Recorded data:

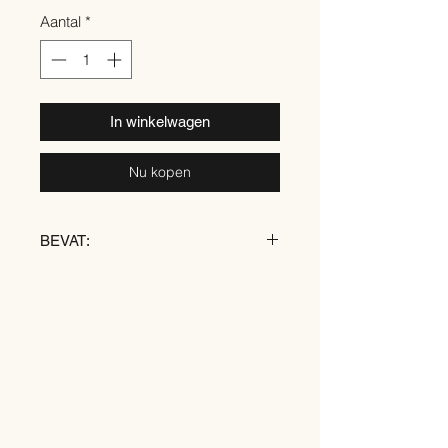
Aantal
*
In winkelwagen
Nu kopen
BEVAT:
TARWE
ROGGE
GERST
SOJA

The task: Repeat each entry exactly. Pictures do not belong in the copy.

Task answer:
Aantal
*
In winkelwagen
Nu kopen
BEVAT:
TARWE
ROGGE
GERST
SOJA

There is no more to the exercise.